The U.S. aid package would fund training and equipment for about 70,000 new Afghan army soldiers and 82,000 national police, among other uses, a State Department official said. The official spoke to The Associated Press on condition of anonymity because President Bush will make a formal budget request next month.

The United States wants to strengthen the democratic government of Afghan President Hamid Karzai, who has struggled to extend political control throughout his country and quarreled with Pakistani President General Pervez Musharraf.

The new U.S. money would be on top of $14.2 billion in aid the United States has already given to Afghanistan since the 2001 U.S.-led invasion that toppled the Taliban government.

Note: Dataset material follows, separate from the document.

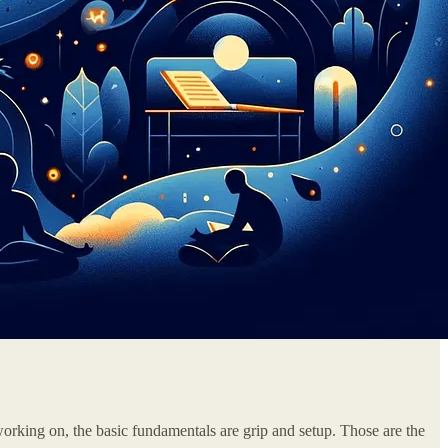
working on, the basic fundamentals are grip and setup. Those are the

Rice said that of the total, $8.6 billion would be for training and equipping Afghan police and security forces, and $2 billion would be for reconstruction. The money would be spent over the next two years.

U.S. troop boost
The aid proposal comes alongside a move toward increasing the number of U.S. forces in Afghanistan.

The Defense Department has said that 3,200 soldiers from the New York-based 10th Mountain Division already in Afghanistan would have their tour extended by four months. In a visit to Afghanistan last week, new Defense Secretary Robert Gates indicated he is likely to ask Bush for more troops for the country.

There are about 24,000 U.S. troops in Afghanistan, the highest number since the war began in October 2001. About half are under the control of NATO, which is gradually gaining more control over operations there.

The NATO-led force is about 20 percent short of the troops levels pledged by its contributing nations.

Casualties in Afghanistan have risen sharply in recent months as an emboldened Taliban widened military operations and suicide attacks. Some 4,000 people died in insurgency-related violence in Afghanistan last year, according to numbers from Afghan, U.S. and NATO officials.

A springtime push caught international forces somewhat off guard last year, but the Taliban movement has not been able to translate military gains into a resurgent political force like the one that imposed harsh Islamic law on Afghanistan in the 1990s.

Anti-drug efforts
Some of the U.S. money will go to expand drug-fighting efforts.

Officials in the Afghan capital of Kabul said this week that despite pressure from the United States and a record crop last year, the country’s heroin-producing poppies will not be sprayed with herbicide. Afghan officials said there would be increased efforts to destroy poppy crops with traditional techniques — typically sending teams of laborers into fields to batter down or plow in the plants before they can be harvested.

Fueled by the Taliban, a powerful drug mafia and the need for a profitable crop that can overcome drought, opium production from poppies in Afghanistan last year rose 49 percent to 6,700 tons. That’s enough to make about 670 tons of heroin, or more than 90 percent of the world’s supply and more than the amount that the world’s addicts consume in a year.